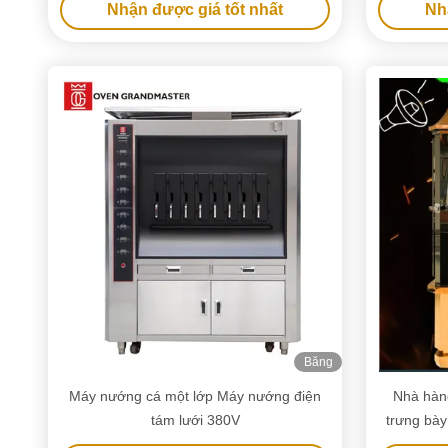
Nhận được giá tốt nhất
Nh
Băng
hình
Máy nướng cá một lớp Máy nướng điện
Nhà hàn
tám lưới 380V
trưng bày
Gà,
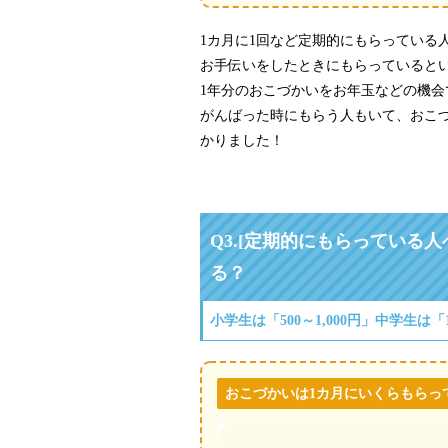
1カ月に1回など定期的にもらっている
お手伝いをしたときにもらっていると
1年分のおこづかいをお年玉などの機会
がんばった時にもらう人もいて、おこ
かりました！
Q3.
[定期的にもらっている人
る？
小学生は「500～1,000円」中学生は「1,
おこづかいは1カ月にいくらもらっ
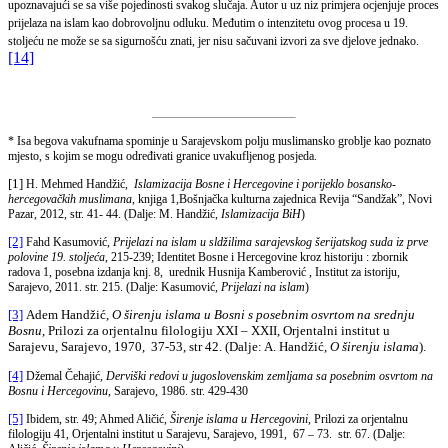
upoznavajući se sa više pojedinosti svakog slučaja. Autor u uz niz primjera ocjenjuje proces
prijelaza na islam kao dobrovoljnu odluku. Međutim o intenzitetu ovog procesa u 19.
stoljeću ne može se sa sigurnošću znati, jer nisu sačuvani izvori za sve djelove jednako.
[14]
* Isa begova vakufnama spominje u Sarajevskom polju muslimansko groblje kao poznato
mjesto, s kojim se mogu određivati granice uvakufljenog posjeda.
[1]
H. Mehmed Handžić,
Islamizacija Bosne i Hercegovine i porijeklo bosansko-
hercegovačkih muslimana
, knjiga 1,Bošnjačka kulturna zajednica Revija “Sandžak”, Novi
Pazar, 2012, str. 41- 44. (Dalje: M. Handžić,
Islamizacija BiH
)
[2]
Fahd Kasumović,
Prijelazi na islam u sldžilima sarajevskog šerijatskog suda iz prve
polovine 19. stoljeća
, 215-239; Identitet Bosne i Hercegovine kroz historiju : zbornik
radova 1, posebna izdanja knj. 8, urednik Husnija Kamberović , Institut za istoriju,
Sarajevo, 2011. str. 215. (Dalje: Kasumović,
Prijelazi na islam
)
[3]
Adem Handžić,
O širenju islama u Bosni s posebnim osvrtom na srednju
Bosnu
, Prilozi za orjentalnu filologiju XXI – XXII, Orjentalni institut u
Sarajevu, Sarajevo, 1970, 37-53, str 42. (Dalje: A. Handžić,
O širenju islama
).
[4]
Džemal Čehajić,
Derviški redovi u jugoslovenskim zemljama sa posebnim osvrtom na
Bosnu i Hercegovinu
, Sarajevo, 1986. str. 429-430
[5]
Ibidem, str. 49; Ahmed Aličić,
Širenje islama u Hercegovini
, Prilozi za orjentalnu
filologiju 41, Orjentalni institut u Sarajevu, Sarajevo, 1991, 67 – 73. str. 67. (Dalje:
▬▬▬▬▬▬▬▬▬▬
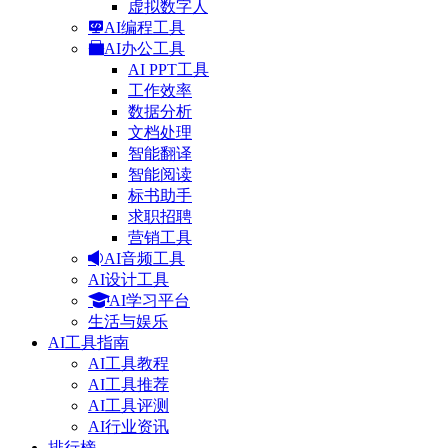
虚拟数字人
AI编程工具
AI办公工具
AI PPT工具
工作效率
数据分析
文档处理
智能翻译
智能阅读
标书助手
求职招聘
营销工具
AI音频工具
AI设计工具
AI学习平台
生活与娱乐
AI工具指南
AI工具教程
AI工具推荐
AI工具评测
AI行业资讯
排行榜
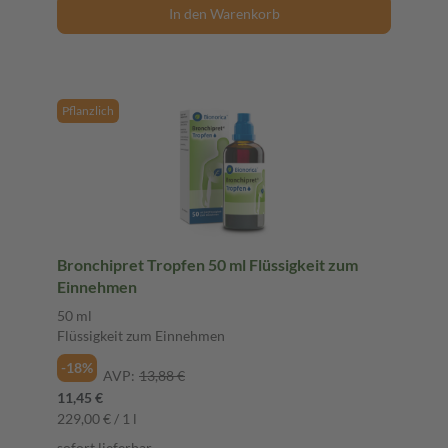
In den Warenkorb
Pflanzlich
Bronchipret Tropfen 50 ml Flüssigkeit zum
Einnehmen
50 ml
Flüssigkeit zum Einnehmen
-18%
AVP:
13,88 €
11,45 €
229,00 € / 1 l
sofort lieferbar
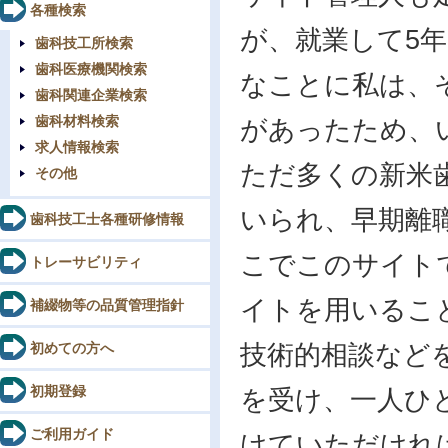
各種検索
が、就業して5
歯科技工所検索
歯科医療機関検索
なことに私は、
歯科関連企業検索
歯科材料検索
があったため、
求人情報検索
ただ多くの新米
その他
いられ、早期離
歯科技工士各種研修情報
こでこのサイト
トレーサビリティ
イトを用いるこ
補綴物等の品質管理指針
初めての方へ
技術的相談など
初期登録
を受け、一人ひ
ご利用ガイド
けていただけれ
▬▬▬▬▬▬▬▬▬▬
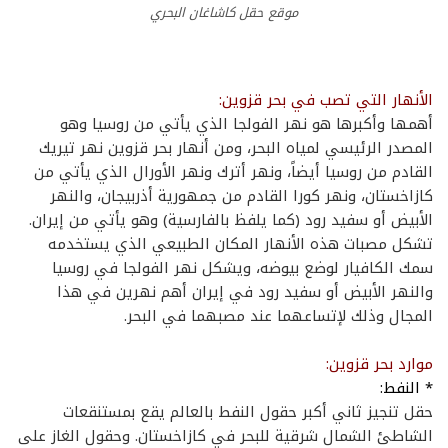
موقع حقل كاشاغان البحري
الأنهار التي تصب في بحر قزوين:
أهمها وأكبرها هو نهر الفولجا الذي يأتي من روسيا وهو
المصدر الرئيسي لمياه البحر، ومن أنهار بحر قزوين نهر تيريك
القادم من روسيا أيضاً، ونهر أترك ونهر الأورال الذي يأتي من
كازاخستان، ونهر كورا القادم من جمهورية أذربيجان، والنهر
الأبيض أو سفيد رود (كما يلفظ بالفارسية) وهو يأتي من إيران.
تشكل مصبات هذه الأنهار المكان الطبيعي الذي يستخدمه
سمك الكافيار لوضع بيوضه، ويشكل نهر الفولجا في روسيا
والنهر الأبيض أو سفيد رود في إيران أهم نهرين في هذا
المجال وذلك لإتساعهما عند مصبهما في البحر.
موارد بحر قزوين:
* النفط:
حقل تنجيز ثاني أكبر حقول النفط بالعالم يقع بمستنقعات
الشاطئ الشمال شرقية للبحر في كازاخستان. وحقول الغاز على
▬▬▬▬▬▬▬▬▬▬
Problem description: The material above holds pictures; leave them out. Repeat exactly the lines from the one containing "Nhận được giá tốt nhất" through the one containing "upoznavajući se sa", and nothing else.

Written solution:
Nhận được giá tốt nhất
Nh
Băng
hình
Máy nướng cá một lớp Máy nướng điện
Nhà hàn
tám lưới 380V
trưng bày
Gà,
1カ月に1回など定期的にもらっている
お手伝いをしたときにもらっていると
1年分のおこづかいをお年玉などの機会
がんばった時にもらう人もいて、おこ
かりました！
Q3.
[定期的にもらっている人
る？
小学生は「500～1,000円」中学生は「1,
おこづかいは1カ月にいくらもらっ
upoznavajući se sa više pojedinosti svakog slučaja. Autor u uz niz primjera ocjenjuje proces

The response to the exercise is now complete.